The New Zealand women's rugby team, better known as the "

Black Ferns

" (the black ferns, in reference to the country's emblem), is a formation apart in a country which devotes a real cult to its “

All Blacks

”.

Saturday, for the two semi-finals of the World Cup, Eden Park, where the men's team had won the first World Cup in history in 1987 against France, then again in 2011, still against the Blues, should welcome nearly 40,000 spectators to applaud "

their

" Black Ferns, a record.

A sign that women's rugby has passed a milestone.

To discover

  • The 2023 World Cup schedule

Nevertheless, in the "

land of the long white cloud

" (the translation of Aotearoa, the Maori name of New Zealand), if indeed rugby union is the most popular sport, the Black Ferns have suffered there by a history of problems similar to those of any women's sport: underfunding, lack of support and publicity.

The New Zealand Federation (NZRU) only began to finance its women's team in 1995, providing it with professional coaches and tools to improve its performance and having its players sign contracts.

Thanks to the integration of the septists in particular, the team has grown considerably, becoming one of the best in the world of rugby, to the point of winning five world championship titles.

free speech

But with the Covid-19 pandemic, the Black Ferns came to a sudden halt.

Deprived of travel and therefore of international meetings, the New Zealanders paid the price during their autumn tour of Europe a year ago, suffering four heavy defeats: two against England (43-12 and 56-15) and two against France (38-13 and 29-7).

A negative series which had the consequence not only of freeing the voice of the players, some, in particular of Maori origin, accusing the management of hurtful remarks towards them, but also of changing coaches.
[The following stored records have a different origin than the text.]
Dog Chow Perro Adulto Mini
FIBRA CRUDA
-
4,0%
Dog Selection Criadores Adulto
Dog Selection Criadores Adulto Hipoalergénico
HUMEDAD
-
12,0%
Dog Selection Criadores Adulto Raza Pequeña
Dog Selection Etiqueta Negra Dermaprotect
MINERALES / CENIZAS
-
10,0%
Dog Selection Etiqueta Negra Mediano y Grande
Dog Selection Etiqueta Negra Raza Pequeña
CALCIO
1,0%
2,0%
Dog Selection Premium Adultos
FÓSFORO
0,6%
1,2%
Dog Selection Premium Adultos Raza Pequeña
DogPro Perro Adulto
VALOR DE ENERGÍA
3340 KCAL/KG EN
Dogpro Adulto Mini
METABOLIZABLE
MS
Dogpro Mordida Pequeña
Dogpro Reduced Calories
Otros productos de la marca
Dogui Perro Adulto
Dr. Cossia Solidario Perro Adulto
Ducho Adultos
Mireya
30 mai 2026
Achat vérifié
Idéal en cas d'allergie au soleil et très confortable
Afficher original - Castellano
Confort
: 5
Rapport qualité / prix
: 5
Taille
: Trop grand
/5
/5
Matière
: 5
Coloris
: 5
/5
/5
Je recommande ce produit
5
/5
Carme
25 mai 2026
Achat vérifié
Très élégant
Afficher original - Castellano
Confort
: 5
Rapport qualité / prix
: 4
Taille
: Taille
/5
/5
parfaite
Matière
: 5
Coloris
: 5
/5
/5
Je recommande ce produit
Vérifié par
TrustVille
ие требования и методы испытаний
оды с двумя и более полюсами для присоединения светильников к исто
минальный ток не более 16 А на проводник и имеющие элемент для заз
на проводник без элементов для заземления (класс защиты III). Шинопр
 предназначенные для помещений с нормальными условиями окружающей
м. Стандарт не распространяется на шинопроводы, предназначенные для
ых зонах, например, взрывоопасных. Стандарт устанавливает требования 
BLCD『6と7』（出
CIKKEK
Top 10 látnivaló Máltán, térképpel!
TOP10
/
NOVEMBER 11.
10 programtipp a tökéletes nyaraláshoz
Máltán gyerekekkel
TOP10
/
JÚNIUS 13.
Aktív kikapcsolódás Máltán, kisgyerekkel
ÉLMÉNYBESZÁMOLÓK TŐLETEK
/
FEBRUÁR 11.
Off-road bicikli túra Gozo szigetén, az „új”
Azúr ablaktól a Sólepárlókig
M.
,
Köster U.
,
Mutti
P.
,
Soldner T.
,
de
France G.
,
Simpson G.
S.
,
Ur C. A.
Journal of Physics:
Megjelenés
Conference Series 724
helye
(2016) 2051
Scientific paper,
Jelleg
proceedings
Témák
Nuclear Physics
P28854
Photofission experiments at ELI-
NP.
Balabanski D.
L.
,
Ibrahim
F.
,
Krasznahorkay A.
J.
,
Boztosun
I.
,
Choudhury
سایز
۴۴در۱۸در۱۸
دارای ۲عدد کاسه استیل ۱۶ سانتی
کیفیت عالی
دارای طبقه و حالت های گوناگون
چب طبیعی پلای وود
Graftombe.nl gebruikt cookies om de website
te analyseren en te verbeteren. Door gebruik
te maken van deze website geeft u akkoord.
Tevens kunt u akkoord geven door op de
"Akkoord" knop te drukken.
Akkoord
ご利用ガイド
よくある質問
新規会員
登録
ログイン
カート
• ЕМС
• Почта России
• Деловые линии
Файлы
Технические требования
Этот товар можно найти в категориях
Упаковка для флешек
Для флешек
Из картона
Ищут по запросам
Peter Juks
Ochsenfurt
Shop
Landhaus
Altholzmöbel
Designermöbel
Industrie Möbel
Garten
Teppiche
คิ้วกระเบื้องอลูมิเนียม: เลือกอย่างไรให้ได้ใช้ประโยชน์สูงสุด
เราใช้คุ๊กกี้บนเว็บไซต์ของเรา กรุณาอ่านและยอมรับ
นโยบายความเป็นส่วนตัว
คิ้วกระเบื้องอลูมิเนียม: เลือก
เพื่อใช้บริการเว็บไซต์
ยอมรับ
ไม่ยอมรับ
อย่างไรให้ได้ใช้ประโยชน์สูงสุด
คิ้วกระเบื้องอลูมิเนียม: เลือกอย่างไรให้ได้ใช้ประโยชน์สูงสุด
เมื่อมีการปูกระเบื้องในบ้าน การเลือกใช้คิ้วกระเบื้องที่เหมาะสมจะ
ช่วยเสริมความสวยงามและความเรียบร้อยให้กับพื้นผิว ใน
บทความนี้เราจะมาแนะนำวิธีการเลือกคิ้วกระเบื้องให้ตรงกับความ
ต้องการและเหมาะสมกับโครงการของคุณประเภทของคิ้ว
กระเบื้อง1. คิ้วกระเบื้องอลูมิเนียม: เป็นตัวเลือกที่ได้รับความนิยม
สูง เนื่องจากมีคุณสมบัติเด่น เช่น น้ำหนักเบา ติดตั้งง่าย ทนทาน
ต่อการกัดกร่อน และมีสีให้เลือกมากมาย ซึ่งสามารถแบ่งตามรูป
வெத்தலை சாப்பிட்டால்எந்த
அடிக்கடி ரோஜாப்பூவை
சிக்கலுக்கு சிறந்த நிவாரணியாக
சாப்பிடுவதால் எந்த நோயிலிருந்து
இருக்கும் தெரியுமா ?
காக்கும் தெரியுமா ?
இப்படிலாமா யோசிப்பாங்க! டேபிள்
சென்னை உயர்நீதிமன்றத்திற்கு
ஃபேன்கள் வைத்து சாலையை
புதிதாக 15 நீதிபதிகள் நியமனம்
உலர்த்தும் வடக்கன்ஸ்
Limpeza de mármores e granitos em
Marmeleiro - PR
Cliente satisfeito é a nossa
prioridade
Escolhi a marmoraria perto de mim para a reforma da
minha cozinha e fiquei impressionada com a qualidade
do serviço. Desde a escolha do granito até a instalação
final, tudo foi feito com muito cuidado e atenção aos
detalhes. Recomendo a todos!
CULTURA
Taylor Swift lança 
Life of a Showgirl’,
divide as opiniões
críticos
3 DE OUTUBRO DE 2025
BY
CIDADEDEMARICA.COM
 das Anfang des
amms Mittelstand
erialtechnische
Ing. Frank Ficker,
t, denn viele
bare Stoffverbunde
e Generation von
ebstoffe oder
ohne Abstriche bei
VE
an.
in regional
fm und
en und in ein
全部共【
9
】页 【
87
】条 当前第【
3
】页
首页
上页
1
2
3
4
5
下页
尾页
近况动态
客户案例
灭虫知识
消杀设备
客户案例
You want my politically correct answer or the other?

Eloise Blackwell

Since the arrival in mid-April of Wayne Smith, the former All Blacks coach, the Black Ferns have regained their rugby: they finished first in the group stage of the World Cup, scoring 209 points (including 35 tries) in four matches .

But their matches in New Zealand are only accessible via a paid service, on the Spark telecommunications platform, when those of the “

All Blacks

” at the 2023 World Cup will have the honors of the public channel TVNZ.

Asked about this by AFP, during a training session for the Ponsonby Rugby women's team, where the players come with their babies in strollers, the former second line of the Black Ferns Eloise Blackwell, world champion in 2017, responds with a pirouette.

"

Do you want my politically correct answer or the other?"

The truth is that we do the same job as the All Blacks

, ”she says, hoping that “

the special atmosphere and the enthusiasm

” of the supporters seen in Whangarei (north), during the quarters finals, point to a brighter future for women's rugby in her country.

Read alsoWomen's Rugby World Cup: France will face New Zealand in the semi-finals

Read alsoWomen's Rugby World Cup: France-Italy video summary

Because in New Zealand if a fifth of the 150,000 NZRU licensees are women, women's rugby "

remains mainly amateur, with players who work the day or are mothers, like those of the five teams based in Auckland

, ”explains Shane van Velzen, general manager of Grammar TEC, who has never formed a Black Fern, but several All Blacks, as well as Ben Lam, the Montpellier winger, to AFP.

Despite everything, becoming a Black Fern remains a "

dream

" for young New Zealand girls, Milahn Ieremia, of the Ponsonby Rugby club, whose favorite player is Ruby Tui, told AFP, "

because she's a winger like me .

".

And this dream is not so inaccessible as that.

The second line of the Bleues Manae Feleu (22 years old, 5 caps), originally from Wallis-and-Futuna and who went to high school in New Zealand, in Hawke's Bay, will find one of her friends from the era that became a Black Fern, the mainstay Awhina Tangen-Wainohu.